一部の報道によれば、会合では、ヘンリー・プナPIF事務局長が「日本をPIF域外対話国から外すべきだ」と発言したという。処理水放出を強行するならば、日本を島嶼国の仲間とは認めないというメッセージだ。また、一部の有識者からは放出を止めさせるために国際海洋法裁判所に日本を提訴すべきだという提案も出された。
 PIF事務局長代行のフィリモン・マノニ博士(事務次長)が述べたように、これらの国々は日本政府の説明について「透明性に欠ける」と見ており、「安全性を裏付ける十分なデータと情報が提供されるまで計画に反対し続ける」と表明している。
 しかし、島嶼国側は強硬な姿勢に固執しているわけではない。日本を2月に訪問したプナ事務局長を含むPIF代表団は、「放出の全面禁止を要求しているわけではなく、われわれ自身が安全性について評価を完了するまで時間とデータの提供を望む」と、現実的な要請をした。
 つまり、日本がいずれ処理水の放出を開始することは覆せない既定路線だと受け止めたうえで、硬軟織り交ぜた外交で日本に圧力をかけ、情報の共有を求めるとともに、処理水の放出開始を少しでも遅らせる戦術を採っているように見える。
 外務省はこうした状況に鑑みて「日本は太平洋島嶼国に対し、科学的根拠に基づく説明を行うとともに、継続的に国際原子力機関(IAEA)の評価を受ける」という声明を出した。
 それでも、日本の心証が悪いことは明白だ。政府は在京外交団担当者向けにブリーフィングを行ったり、在日外国報道機関に対して経済産業省・東京電力合同で福島第一原発の現場視察や説明会を実施したりして情報提供に取り組んでいるにも関わらず、成果は挙がっていない。
 島嶼国が懸念するような環境汚染や健康被害が起こるという科学的な裏付けはないにも関わらず、彼らを安心・納得させることに日本は失敗している。わが国の発信力や対話力が弱いことは従来から指摘されているが、今回はまさにその弱点が顕在化したと言える。
 その一方で、処理水の海洋放出に対する島嶼国の反応は、原発事故による放射能汚染の結末を他国に押し付ける日本の「身勝手さ」や外交の拙さだけに由来しているのではない。科学や理屈で説明できない不信感は、取り除くことが難しい。「核」によって生命や生活を脅かされてきた島嶼国の歴史を知らずして、問題の本質は読み解けないのである。

「核実験場」として利用されてきた歴史

 振り返れば、太平洋島嶼国は、大国間の戦争や軍拡競争の中で、常に核問題に翻弄されてきた。まず、米国が1945年8月に広島と長崎に原子爆弾を投下した時に原爆搭載機が発進したのは、旧南洋諸島(現在のパラオ、ミクロネシア連邦、マーシャル諸島)のテニアン島だった。
 日本の敗戦後に太平洋地域における圧倒的な勝者となり、旧南洋諸島を国際連合の信託統治領として手に入れた米国は、マーシャル諸島のビキニ環礁で1946年6月に大気圏核実験を行う。広島大学の小柏葉子教授のまとめによれば、米国は1948年以降、同じマーシャル諸島のエニウェトク環礁でも大気圏核実験を開始。ビキニ環礁では1946 年から1958 年までに水爆実験も入れて計23 回、エニウェトク環礁では1948 年から1958 年までに計43 回の核実験を実施した。

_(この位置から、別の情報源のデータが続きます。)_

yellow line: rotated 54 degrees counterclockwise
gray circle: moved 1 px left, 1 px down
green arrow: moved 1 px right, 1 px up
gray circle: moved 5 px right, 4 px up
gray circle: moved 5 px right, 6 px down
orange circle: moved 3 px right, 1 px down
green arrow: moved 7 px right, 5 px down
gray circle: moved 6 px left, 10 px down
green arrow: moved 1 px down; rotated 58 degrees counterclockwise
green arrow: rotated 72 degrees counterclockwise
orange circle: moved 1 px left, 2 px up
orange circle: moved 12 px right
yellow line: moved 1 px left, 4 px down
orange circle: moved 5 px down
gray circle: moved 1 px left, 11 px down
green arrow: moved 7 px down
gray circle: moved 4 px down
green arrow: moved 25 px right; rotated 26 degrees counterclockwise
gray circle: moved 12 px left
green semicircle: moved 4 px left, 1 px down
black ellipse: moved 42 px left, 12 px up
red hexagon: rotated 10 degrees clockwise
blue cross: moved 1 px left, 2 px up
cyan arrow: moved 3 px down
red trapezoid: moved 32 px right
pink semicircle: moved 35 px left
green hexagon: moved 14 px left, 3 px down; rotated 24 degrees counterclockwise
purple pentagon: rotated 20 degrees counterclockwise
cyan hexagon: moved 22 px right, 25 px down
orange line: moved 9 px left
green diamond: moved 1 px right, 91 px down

マーシャル諸島で核実験を多数行った米国は、放射性物質を「コンクリートの棺桶」に閉じ込めた。だが今、その格納容器に多数のひびが入っていることが確認されている。(出典: AJ+

 また、中部太平洋に浮かぶ米領ジョンストン島では、1958 年から1962 年までに高空・超高空核実験が計12 回行われ、現キリバス(旧英領クリスマス島)でも、1962 年までに計24 回にわたる高空核実験が行われた。よく知られている通り、1954年3 月にビキニ環礁で行われた水爆実験では、日本のマグロ漁船の第五福竜丸の乗組員が被爆した。

 一方、この地域に多くの植民地を持っていた英国も、オーストラリアのモンテベロ島やエミュー・ジャンクション、マラリンガで、1952 年から1957 年にかけて計12 回にわたる核実験を行ったうえ、クリスマス島と、近接するモールデン島でも、1957 年から1958 年にかけて計9 回の核実験を実施した。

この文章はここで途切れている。